▸ **Data shown**:
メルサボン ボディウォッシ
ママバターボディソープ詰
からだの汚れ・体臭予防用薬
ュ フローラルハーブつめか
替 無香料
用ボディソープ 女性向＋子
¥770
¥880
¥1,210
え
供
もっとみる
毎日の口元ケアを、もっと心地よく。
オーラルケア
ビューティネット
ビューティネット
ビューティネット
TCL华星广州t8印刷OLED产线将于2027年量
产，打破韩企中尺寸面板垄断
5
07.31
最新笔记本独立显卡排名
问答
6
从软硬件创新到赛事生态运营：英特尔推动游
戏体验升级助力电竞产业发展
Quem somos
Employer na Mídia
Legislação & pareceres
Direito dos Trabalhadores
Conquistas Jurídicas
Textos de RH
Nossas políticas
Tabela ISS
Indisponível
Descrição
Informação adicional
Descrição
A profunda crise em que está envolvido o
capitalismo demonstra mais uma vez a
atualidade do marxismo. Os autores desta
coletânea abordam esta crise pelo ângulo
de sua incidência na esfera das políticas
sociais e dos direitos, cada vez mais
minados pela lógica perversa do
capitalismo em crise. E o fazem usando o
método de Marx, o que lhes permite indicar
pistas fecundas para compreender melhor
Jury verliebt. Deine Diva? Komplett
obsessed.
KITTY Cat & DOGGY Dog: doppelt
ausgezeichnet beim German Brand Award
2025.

---

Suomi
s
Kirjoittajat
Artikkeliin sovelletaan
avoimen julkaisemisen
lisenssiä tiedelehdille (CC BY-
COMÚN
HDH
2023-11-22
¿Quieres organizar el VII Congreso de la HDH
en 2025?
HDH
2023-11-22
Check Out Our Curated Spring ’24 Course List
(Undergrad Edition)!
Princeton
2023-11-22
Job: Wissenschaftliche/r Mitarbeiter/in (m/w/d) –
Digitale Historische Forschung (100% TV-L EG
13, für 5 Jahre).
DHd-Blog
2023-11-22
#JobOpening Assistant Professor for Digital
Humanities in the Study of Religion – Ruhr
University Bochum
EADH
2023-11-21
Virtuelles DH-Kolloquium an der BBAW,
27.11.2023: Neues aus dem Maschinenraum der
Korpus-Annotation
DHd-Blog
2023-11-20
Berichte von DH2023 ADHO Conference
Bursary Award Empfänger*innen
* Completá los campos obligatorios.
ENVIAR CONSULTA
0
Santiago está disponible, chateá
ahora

---

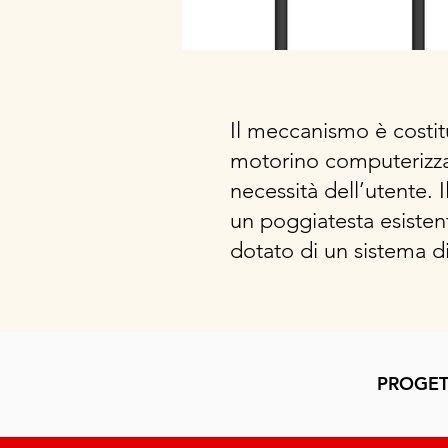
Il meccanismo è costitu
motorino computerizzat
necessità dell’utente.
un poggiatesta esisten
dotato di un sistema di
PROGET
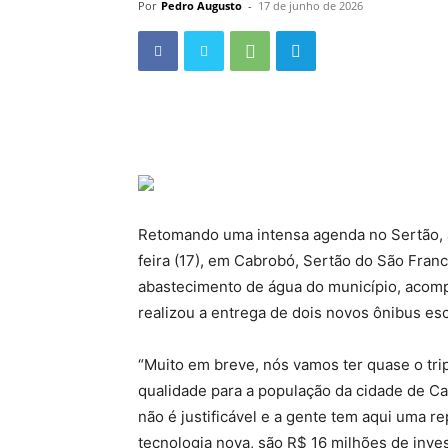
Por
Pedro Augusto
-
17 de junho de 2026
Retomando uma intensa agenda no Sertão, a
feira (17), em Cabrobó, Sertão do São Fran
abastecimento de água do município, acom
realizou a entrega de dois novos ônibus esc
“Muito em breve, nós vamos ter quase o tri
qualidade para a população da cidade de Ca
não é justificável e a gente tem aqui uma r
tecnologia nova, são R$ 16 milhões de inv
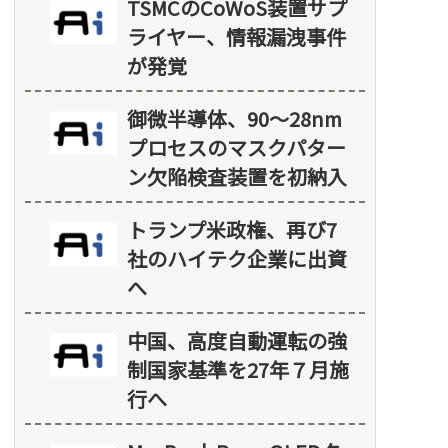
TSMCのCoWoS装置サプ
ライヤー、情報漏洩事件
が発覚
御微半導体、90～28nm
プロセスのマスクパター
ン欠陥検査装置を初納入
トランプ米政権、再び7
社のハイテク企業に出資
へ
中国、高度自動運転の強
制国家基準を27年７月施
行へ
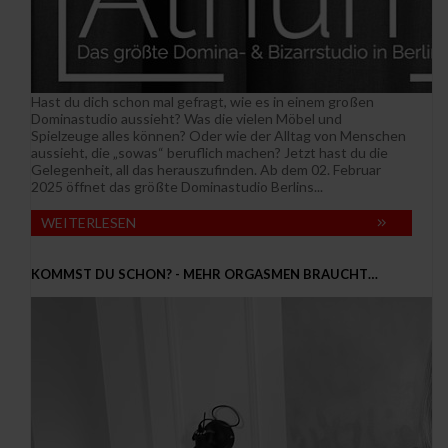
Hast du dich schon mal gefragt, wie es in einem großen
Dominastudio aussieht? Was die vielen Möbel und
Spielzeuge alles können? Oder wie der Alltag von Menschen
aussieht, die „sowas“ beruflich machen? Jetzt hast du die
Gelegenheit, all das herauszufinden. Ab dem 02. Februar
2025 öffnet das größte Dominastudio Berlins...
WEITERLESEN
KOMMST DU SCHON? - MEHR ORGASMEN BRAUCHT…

▸ **About this task**:
Could you restate word for word the lines above from the one containing "WEITERLESEN" through the one containing "KOMMST DU SCHON? - MEHR ORGASMEN BRAUCHT…", both included, and nothing else?

▸ **Task answer**:
WEITERLESEN
KOMMST DU SCHON? - MEHR ORGASMEN BRAUCHT…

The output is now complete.